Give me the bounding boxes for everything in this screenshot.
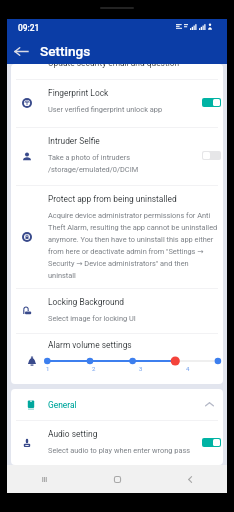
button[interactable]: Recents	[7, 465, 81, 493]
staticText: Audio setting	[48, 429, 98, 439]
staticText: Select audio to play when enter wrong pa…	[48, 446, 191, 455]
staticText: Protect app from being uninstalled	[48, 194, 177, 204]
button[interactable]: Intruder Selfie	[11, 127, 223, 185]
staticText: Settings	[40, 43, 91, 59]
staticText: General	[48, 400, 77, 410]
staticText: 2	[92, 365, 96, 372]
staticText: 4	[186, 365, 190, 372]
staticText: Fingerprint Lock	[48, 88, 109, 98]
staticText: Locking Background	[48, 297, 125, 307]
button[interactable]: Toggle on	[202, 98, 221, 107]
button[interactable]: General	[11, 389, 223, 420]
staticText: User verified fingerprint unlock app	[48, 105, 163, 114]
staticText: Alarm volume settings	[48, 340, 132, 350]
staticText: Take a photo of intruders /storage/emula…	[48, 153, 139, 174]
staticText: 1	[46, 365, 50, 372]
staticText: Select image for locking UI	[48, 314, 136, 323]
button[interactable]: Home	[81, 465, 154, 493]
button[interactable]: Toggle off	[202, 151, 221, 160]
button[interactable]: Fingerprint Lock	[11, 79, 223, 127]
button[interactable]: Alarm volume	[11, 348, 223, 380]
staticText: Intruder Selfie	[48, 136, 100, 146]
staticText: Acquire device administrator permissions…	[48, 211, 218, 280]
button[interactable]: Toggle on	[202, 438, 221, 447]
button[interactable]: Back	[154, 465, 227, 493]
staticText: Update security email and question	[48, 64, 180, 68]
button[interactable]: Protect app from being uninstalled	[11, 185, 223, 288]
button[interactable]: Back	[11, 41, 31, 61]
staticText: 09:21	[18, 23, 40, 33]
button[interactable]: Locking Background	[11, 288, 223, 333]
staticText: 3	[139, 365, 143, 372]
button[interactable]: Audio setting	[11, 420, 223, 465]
※
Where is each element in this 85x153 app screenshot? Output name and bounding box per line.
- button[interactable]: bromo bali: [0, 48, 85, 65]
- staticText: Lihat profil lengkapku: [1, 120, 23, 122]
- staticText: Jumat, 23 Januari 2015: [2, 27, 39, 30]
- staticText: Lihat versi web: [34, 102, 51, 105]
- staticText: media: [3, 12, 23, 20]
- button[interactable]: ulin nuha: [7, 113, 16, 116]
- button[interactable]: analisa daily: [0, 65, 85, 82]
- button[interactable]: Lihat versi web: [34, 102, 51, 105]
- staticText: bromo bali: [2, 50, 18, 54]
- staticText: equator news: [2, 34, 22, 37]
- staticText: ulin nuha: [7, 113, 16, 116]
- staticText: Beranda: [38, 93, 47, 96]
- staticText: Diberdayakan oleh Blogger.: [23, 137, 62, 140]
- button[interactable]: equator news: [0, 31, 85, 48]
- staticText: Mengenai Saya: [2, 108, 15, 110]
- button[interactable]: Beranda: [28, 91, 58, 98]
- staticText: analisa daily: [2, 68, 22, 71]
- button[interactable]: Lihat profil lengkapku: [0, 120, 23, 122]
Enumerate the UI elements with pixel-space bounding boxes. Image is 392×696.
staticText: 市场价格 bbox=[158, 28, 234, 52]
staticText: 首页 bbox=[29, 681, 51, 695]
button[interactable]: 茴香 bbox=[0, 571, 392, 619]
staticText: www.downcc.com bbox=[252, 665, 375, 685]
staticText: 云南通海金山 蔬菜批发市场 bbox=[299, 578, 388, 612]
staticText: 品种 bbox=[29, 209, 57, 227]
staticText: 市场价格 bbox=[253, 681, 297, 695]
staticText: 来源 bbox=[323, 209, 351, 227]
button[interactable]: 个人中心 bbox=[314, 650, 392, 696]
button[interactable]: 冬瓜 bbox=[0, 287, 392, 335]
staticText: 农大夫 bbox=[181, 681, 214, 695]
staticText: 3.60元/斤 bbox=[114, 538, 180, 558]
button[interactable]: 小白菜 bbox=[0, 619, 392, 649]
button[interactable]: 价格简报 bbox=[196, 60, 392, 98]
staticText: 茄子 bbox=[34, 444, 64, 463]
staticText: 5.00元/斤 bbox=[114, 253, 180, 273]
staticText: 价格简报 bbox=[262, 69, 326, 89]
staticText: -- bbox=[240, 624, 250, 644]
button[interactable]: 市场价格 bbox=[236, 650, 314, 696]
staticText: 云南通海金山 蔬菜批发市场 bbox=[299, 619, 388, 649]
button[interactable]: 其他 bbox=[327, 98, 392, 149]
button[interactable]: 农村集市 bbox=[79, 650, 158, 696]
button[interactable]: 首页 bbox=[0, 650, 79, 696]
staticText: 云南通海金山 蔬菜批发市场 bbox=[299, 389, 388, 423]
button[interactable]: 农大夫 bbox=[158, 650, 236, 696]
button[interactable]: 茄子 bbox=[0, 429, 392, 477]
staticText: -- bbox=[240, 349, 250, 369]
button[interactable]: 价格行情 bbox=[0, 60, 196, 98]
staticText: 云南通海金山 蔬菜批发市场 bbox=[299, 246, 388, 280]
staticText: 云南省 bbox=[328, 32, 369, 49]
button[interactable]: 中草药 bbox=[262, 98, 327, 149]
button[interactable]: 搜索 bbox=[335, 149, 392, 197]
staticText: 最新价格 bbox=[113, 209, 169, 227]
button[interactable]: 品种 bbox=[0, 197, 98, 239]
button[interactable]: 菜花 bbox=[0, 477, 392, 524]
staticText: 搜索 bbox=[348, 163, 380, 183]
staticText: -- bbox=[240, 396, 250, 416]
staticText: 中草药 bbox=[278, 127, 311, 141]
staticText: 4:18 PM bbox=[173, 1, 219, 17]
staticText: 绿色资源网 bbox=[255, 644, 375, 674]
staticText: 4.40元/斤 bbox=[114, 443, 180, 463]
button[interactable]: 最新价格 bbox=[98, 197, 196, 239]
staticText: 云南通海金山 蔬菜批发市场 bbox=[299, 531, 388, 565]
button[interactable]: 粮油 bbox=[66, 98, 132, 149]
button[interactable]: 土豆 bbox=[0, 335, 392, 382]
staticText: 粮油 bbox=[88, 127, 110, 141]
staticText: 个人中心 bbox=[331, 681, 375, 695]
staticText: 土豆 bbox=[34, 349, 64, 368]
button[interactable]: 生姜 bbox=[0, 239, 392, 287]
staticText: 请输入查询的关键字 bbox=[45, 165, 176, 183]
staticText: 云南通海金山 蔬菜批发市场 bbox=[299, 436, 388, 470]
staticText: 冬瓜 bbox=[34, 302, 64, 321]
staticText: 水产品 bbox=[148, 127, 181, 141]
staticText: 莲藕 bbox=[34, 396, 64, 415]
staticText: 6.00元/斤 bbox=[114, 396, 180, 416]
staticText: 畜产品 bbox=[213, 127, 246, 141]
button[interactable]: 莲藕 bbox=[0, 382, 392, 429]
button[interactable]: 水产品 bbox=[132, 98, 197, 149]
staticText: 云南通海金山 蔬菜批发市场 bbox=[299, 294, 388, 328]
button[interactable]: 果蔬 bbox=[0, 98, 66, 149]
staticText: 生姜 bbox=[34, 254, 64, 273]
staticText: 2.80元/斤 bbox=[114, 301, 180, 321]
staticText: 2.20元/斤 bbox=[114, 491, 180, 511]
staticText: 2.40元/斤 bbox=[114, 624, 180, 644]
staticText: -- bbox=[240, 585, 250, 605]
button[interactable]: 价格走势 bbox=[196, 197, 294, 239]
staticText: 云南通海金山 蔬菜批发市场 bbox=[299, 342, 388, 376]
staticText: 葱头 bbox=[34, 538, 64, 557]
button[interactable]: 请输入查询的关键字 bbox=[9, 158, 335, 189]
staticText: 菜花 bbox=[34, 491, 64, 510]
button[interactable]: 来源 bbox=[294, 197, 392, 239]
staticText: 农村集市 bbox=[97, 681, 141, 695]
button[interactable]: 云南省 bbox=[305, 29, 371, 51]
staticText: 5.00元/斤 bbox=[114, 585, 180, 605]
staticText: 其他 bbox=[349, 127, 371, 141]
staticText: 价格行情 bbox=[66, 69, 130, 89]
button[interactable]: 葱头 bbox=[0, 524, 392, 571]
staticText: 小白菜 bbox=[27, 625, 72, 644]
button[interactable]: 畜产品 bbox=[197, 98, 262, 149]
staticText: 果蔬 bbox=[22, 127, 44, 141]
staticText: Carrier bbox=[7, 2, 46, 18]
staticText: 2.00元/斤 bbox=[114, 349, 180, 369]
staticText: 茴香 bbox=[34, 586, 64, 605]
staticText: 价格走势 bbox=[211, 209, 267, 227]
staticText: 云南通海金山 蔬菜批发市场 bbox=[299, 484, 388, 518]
※
Wherever the word "云南通海金山" appears in the entries above, copy that whole line.

■ **The completed task**
staticText: 云南通海金山 蔬菜批发市场 bbox=[299, 578, 388, 612]
staticText: 云南通海金山 蔬菜批发市场 bbox=[299, 619, 388, 649]
staticText: 云南通海金山 蔬菜批发市场 bbox=[299, 389, 388, 423]
staticText: 云南通海金山 蔬菜批发市场 bbox=[299, 246, 388, 280]
staticText: 云南通海金山 蔬菜批发市场 bbox=[299, 531, 388, 565]
staticText: 云南通海金山 蔬菜批发市场 bbox=[299, 436, 388, 470]
staticText: 云南通海金山 蔬菜批发市场 bbox=[299, 294, 388, 328]
staticText: 云南通海金山 蔬菜批发市场 bbox=[299, 342, 388, 376]
staticText: 云南通海金山 蔬菜批发市场 bbox=[299, 484, 388, 518]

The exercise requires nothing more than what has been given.